In the spring, crypto regulation had brief moments of bullish sentiment emanating from Washington. William Hinman, director of the SEC’s division of corporation finance, declared that ether and bitcoin aren’t currently securities, citing their decentralized nature as a key reason. Since ether held an ICO in 2014, but it became more decentralized over time as many people began mining the currency and validating transactions, analysts concluded that digital assets can morph from being a security to not being one. Another moment of hope for crypto bulls came after the SEC rejected the Winklevoss twins’ proposal for a bitcoin ETF. After the decision, SEC Commissioner Hester Peirce issued a dissenting statement, saying she believes the proposal should have been approved.
Starting this fall, U.S. regulators started making waves again, stirring up fear among investors. At a tech conference in Dubai, CFTC Commissioner Brian Quintenz said cryptocurrency application developers could be held accountable if their apps are used for illegal purposes, even if they’re not running a business and if their code is open-source or publically available. So if an engineer builds a gambling platform that later facilitates betting in states where that’s illegal, he or she could be held personally accountable. This statement caused concern among developers because it went against a widely held view that, if you build open-source software and you’re not running a business, you’re not liable.

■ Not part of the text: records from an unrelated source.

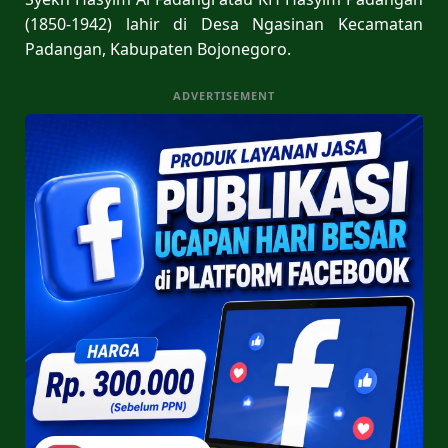
(1850-1942) lahir di Desa Ngasinan Kecamatan
Padangan, Kabupaten Bojonegoro.
ADVERTISEMENT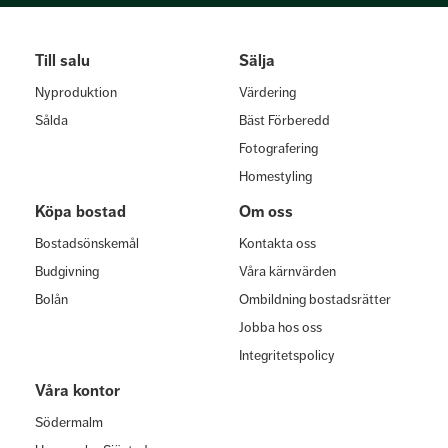
Till salu
Sälja
Nyproduktion
Värdering
Sålda
Bäst Förberedd
Fotografering
Homestyling
Köpa bostad
Om oss
Bostadsönskemål
Kontakta oss
Budgivning
Våra kärnvärden
Bolån
Ombildning bostadsrätter
Jobba hos oss
Integritetspolicy
Våra kontor
Södermalm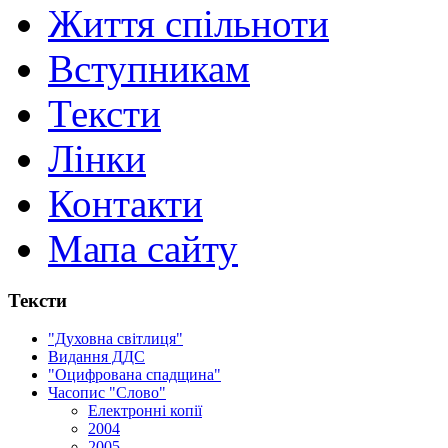
Життя спільноти
Вступникам
Тексти
Лінки
Контакти
Мапа сайту
Тексти
"Духовна світлиця"
Видання ДДС
"Оцифрована спадщина"
Часопис "Слово"
Електронні копії
2004
2005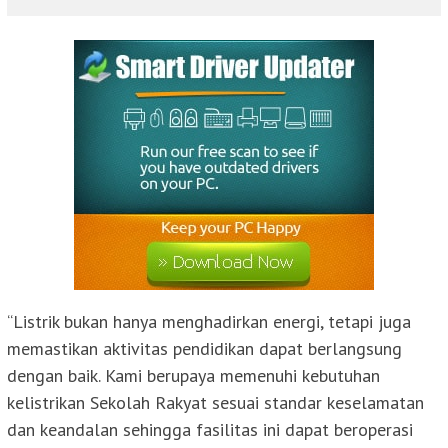
“Listrik bukan hanya menghadirkan energi, tetapi juga
memastikan aktivitas pendidikan dapat berlangsung
dengan baik. Kami berupaya memenuhi kebutuhan
kelistrikan Sekolah Rakyat sesuai standar keselamatan
dan keandalan sehingga fasilitas ini dapat beroperasi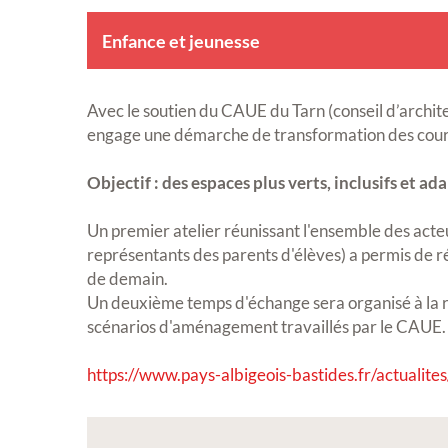
Enfance et jeunesse
Avec le soutien du CAUE du Tarn (conseil d’archi
engage une démarche de transformation des cours
Objectif : des espaces plus verts, inclusifs et a
Un premier atelier réunissant l'ensemble des acte
représentants des parents d'élèves) a permis de réa
de demain.
Un deuxième temps d'échange sera organisé à la r
scénarios d'aménagement travaillés par le CAUE.
https://www.pays-albigeois-bastides.fr/actualites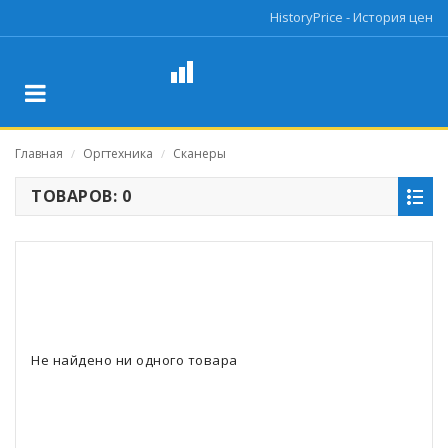
HistoryPrice - История цен
Главная
Оргтехника
Сканеры
/
/
ТОВАРОВ: 0
Не найдено ни одного товара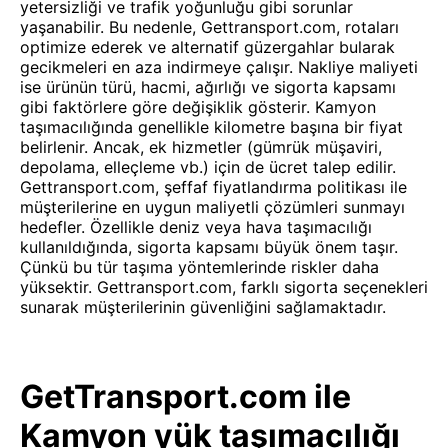
yetersizliği ve trafik yoğunluğu gibi sorunlar
yaşanabilir. Bu nedenle, Gettransport.com, rotaları
optimize ederek ve alternatif güzergahlar bularak
gecikmeleri en aza indirmeye çalışır. Nakliye maliyeti
ise ürünün türü, hacmi, ağırlığı ve sigorta kapsamı
gibi faktörlere göre değişiklik gösterir. Kamyon
taşımacılığında genellikle kilometre başına bir fiyat
belirlenir. Ancak, ek hizmetler (gümrük müşaviri,
depolama, elleçleme vb.) için de ücret talep edilir.
Gettransport.com, şeffaf fiyatlandırma politikası ile
müşterilerine en uygun maliyetli çözümleri sunmayı
hedefler. Özellikle deniz veya hava taşımacılığı
kullanıldığında, sigorta kapsamı büyük önem taşır.
Çünkü bu tür taşıma yöntemlerinde riskler daha
yüksektir. Gettransport.com, farklı sigorta seçenekleri
sunarak müşterilerinin güvenliğini sağlamaktadır.
GetTransport.com ile
Kamyon yük taşımacılığı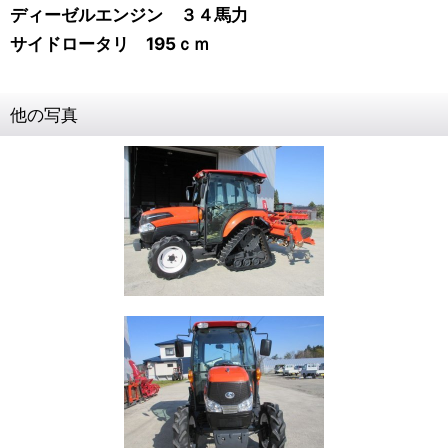
ディーゼルエンジン ３４馬力
サイドロータリ 195ｃｍ
他の写真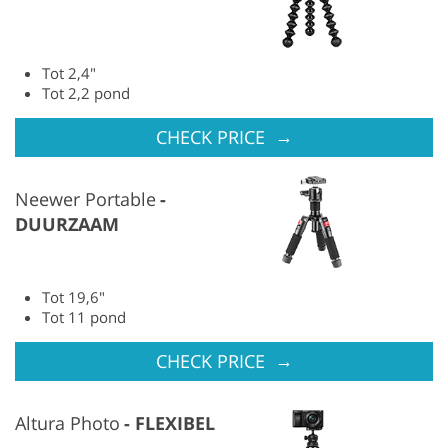
Tot 2,4″
Tot 2,2 pond
→
CHECK PRICE
Neewer Portable
DUURZAAM
Tot 19,6″
Tot 11 pond
→
CHECK PRICE
Altura Photo
FLEXIBEL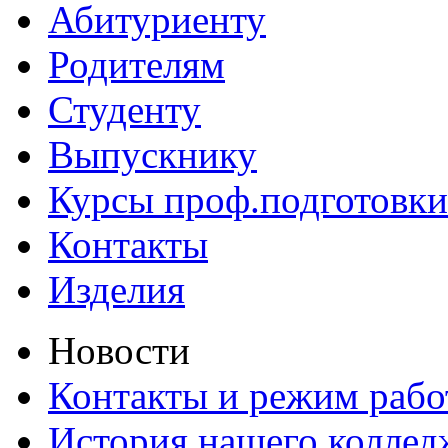
Абитуриенту
Родителям
Студенту
Выпускнику
Курсы проф.подготовки
Контакты
Изделия
Новости
Контакты и режим раб
История нашего коллед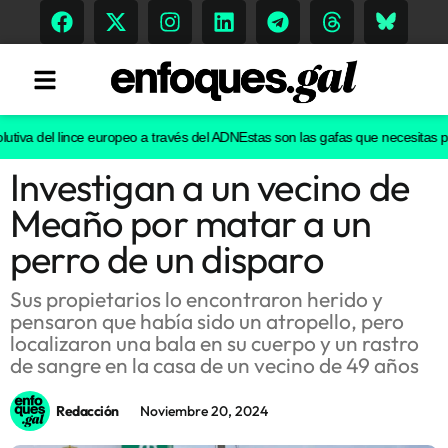
utiva del lince europeo a través del ADN
Estas son las gafas que necesitas par
Investigan a un vecino de
Tendencias
Meaño por matar a un
Memoria Histórica
perro de un disparo
Sus propietarios lo encontraron herido y
pensaron que había sido un atropello, pero
Gastronomía
localizaron una bala en su cuerpo y un rastro
de sangre en la casa de un vecino de 49 años
Escenarios
Redacción
Noviembre 20, 2024
Sostenibilidad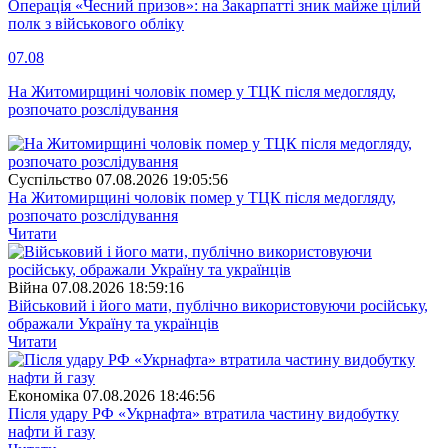
Операція «Чесний призов»: на Закарпатті зник майже цілий
полк з військового обліку
07.08
На Житомирщині чоловік помер у ТЦК після медогляду,
розпочато розслідування
Суспiльство
07.08.2026 19:05:56
На Житомирщині чоловік помер у ТЦК після медогляду,
розпочато розслідування
Читати
Війна
07.08.2026 18:59:16
Військовий і його мати, публічно використовуючи російську,
ображали Україну та українців
Читати
Економіка
07.08.2026 18:46:56
Після удару РФ «Укрнафта» втратила частину видобутку
нафти й газу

In November, the SEC announced it had charged EtherDelta, a decentralized crypto exchange that has no single corporate owner, with operating an unregistered trading platform. Robert Cohen, the head of the SEC’s cyber unit, told Forbes, “The focus is not on the label you put on something or the technology you’re using. The focus is on the function, and what the platform is doing. Whether it’s decentralized or not, whether it’s on a smart contract or not, what matters is it’s an exchange.” The action prompted other decentralized exchanges like 0x to release statements saying they aim to abide by the law in their operations.
A week later, the SEC announced it had charged two crypto projects, AirFox and Paragon, with selling unregistered securities. Before these cases, the SEC had only closed one other non-fraud ICO case—it involved a restaurant-review app whose company had told investors they could expect their tokens to increase in value.